Data extracted from a collection
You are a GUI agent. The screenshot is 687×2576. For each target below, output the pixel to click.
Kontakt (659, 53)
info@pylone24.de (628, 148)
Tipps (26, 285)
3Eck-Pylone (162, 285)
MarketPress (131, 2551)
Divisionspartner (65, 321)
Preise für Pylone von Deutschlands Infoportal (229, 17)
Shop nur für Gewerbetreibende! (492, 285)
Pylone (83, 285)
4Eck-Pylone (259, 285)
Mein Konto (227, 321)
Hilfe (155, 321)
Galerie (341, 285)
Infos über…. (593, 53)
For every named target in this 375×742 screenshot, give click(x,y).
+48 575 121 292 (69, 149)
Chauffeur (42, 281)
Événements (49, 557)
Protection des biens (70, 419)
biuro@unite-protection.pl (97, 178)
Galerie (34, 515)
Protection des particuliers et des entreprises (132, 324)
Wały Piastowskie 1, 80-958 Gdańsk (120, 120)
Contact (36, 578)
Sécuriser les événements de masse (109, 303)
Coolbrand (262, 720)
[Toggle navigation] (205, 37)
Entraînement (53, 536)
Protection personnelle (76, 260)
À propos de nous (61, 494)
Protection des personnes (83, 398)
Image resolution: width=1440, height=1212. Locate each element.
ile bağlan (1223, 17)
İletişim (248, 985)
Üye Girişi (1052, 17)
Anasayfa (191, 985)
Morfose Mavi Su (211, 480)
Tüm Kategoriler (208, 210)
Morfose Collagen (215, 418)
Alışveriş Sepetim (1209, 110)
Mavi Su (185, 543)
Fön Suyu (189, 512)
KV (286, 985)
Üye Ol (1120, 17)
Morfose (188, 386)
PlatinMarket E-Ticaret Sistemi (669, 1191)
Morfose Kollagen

# DESCRIPTION OF THE TASK
Transcribe the records above exactly, keeping every line.

# TASK RESULT
You are a GUI agent. The screenshot is 687×2576. For each target below, output the pixel to click.
Kontakt (659, 53)
info@pylone24.de (628, 148)
Tipps (26, 285)
3Eck-Pylone (162, 285)
MarketPress (131, 2551)
Divisionspartner (65, 321)
Preise für Pylone von Deutschlands Infoportal (229, 17)
Shop nur für Gewerbetreibende! (492, 285)
Pylone (83, 285)
4Eck-Pylone (259, 285)
Mein Konto (227, 321)
Hilfe (155, 321)
Galerie (341, 285)
Infos über…. (593, 53)
For every named target in this 375×742 screenshot, give click(x,y).
+48 575 121 292 (69, 149)
Chauffeur (42, 281)
Événements (49, 557)
Protection des biens (70, 419)
biuro@unite-protection.pl (97, 178)
Galerie (34, 515)
Protection des particuliers et des entreprises (132, 324)
Wały Piastowskie 1, 80-958 Gdańsk (120, 120)
Contact (36, 578)
Sécuriser les événements de masse (109, 303)
Coolbrand (262, 720)
[Toggle navigation] (205, 37)
Entraînement (53, 536)
Protection personnelle (76, 260)
À propos de nous (61, 494)
Protection des personnes (83, 398)
Image resolution: width=1440, height=1212. Locate each element.
ile bağlan (1223, 17)
İletişim (248, 985)
Üye Girişi (1052, 17)
Anasayfa (191, 985)
Morfose Mavi Su (211, 480)
Tüm Kategoriler (208, 210)
Morfose Collagen (215, 418)
Alışveriş Sepetim (1209, 110)
Mavi Su (185, 543)
Fön Suyu (189, 512)
KV (286, 985)
Üye Ol (1120, 17)
Morfose (188, 386)
PlatinMarket E-Ticaret Sistemi (669, 1191)
Morfose Kollagen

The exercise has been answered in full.